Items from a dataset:
[Start of section]

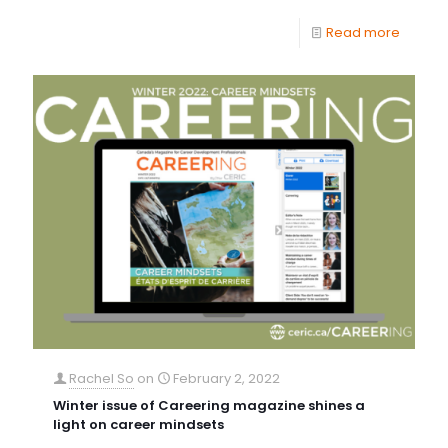
Read more
Rachel So
on
February 2, 2022
Winter issue of Careering magazine shines a
light on career mindsets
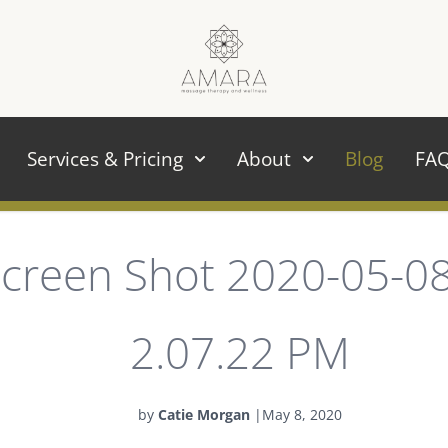
Services & Pricing
About
Blog
FA
creen Shot 2020-05-08
2.07.22 PM
by
Catie Morgan
|
May 8, 2020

[End of section]

Exercise instructions: The records above are to be set down exactly as written, with no images.

Reply:
Read more
Rachel So
on
February 2, 2022
Winter issue of Careering magazine shines a
light on career mindsets
Services & Pricing
About
Blog
FA
creen Shot 2020-05-08
2.07.22 PM
by
Catie Morgan
|
May 8, 2020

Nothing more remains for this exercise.